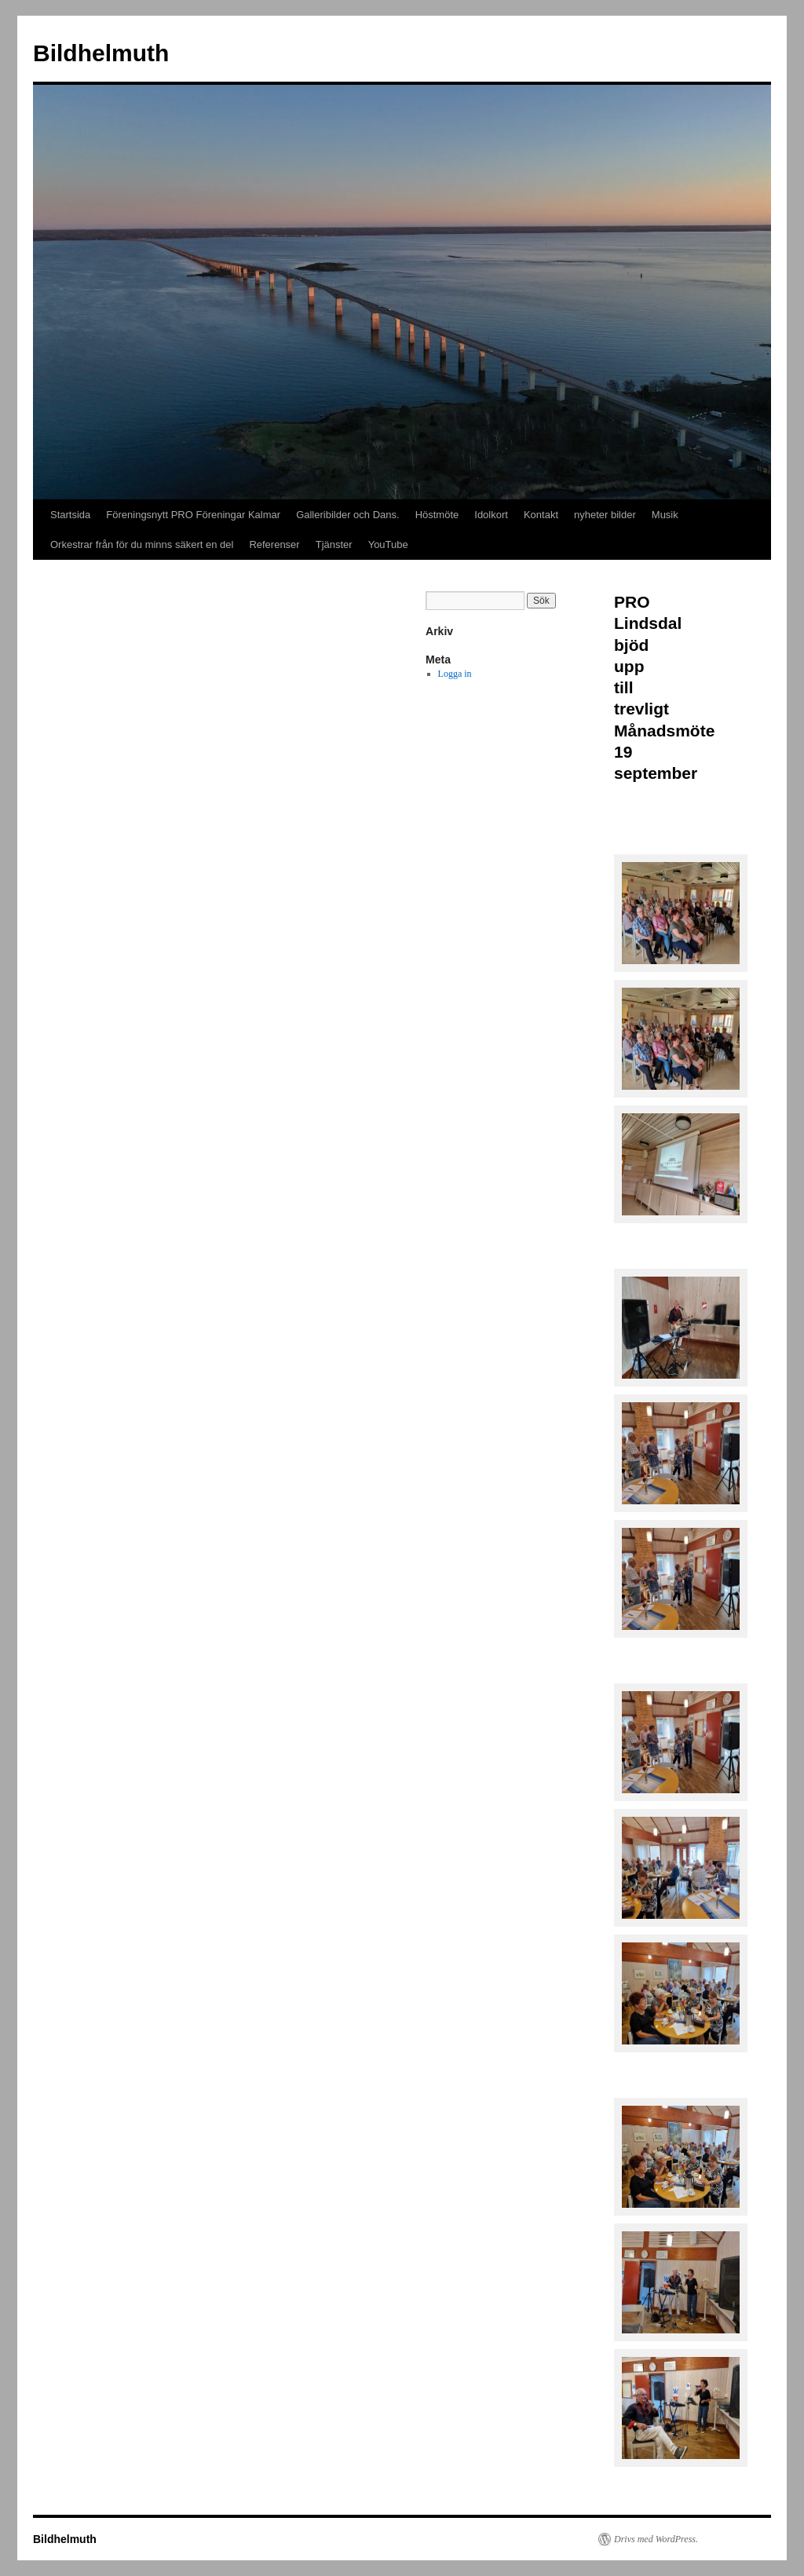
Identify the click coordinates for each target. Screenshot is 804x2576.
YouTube (388, 544)
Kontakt (541, 515)
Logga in (455, 673)
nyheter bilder (605, 515)
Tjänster (334, 544)
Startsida (70, 515)
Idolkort (491, 515)
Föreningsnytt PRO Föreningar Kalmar (193, 515)
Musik (665, 515)
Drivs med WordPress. (656, 2539)
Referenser (274, 544)
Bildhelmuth (101, 53)
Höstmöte (437, 515)
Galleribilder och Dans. (348, 515)
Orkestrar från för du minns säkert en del (141, 544)
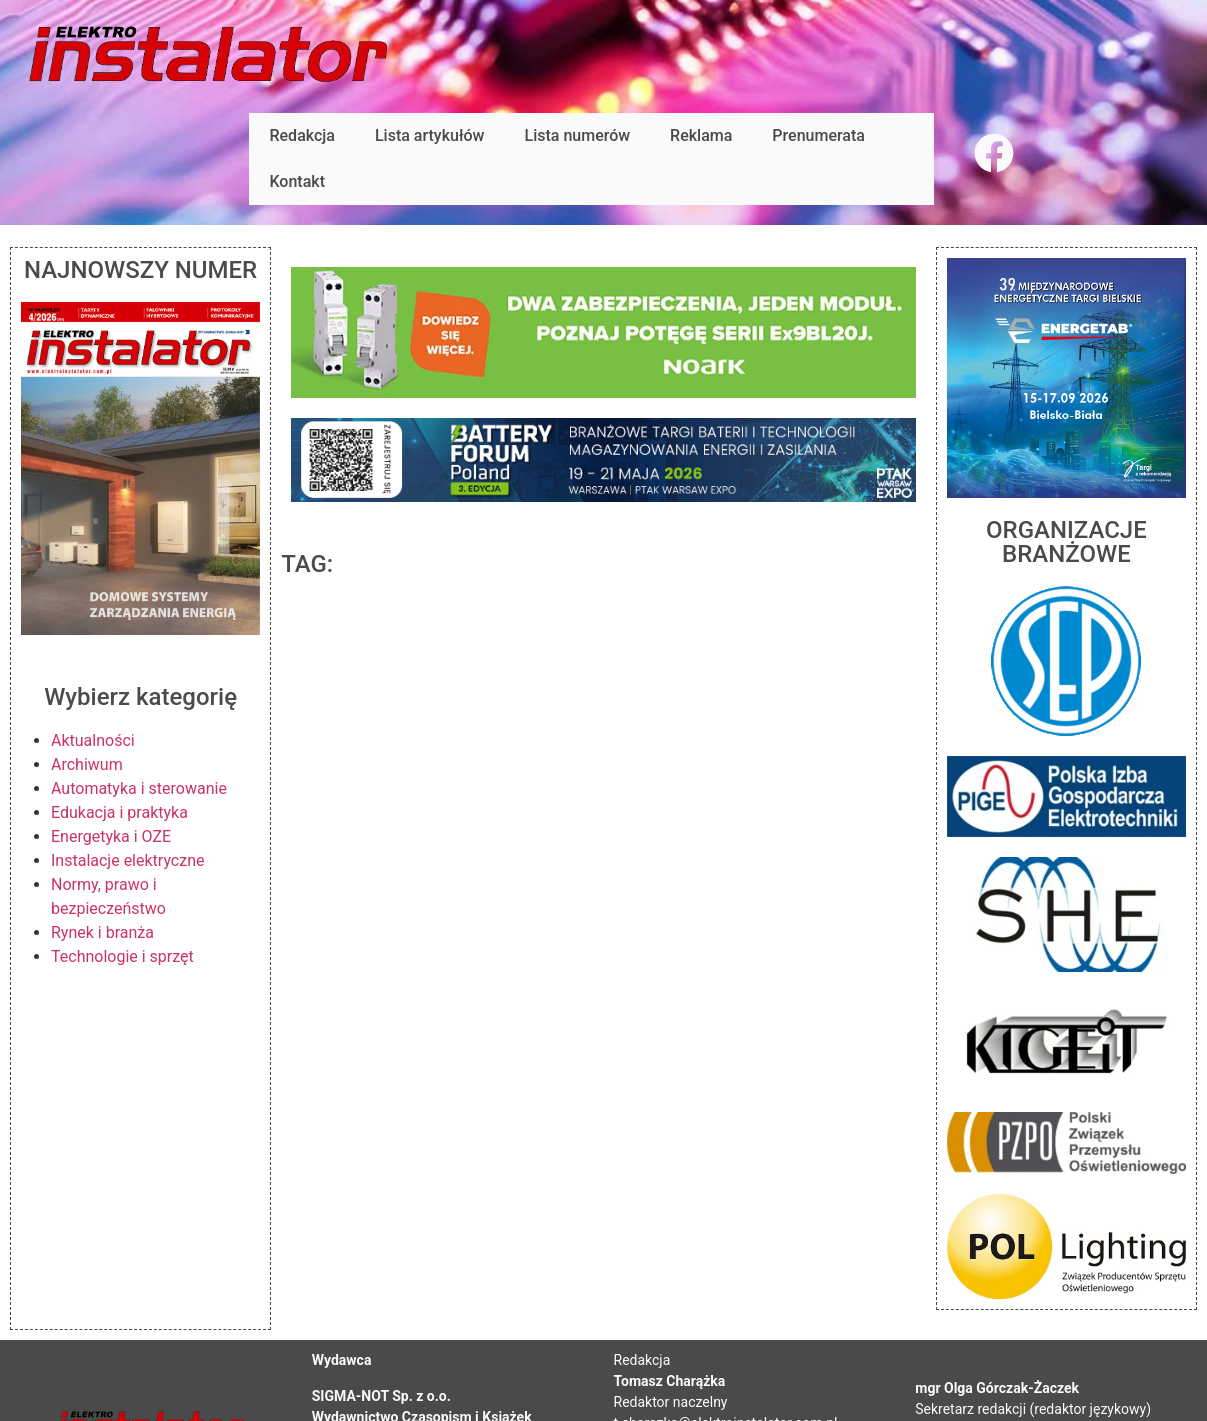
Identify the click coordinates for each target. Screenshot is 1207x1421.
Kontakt (297, 181)
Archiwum (87, 764)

## Instructions to follow
Give back the material word for word and drop the pictures it holds.

## Written solution
Identify the click coordinates for each target. Screenshot is 804x2576.
YouTube (388, 544)
Kontakt (541, 515)
Logga in (455, 673)
nyheter bilder (605, 515)
Tjänster (334, 544)
Startsida (70, 515)
Idolkort (491, 515)
Föreningsnytt PRO Föreningar Kalmar (193, 515)
Musik (665, 515)
Drivs med WordPress. (656, 2539)
Referenser (274, 544)
Bildhelmuth (101, 53)
Höstmöte (437, 515)
Galleribilder och Dans. (348, 515)
Orkestrar från för du minns säkert en del (141, 544)
Identify the click coordinates for each target. Screenshot is 1207x1421.
Kontakt (297, 181)
Archiwum (87, 764)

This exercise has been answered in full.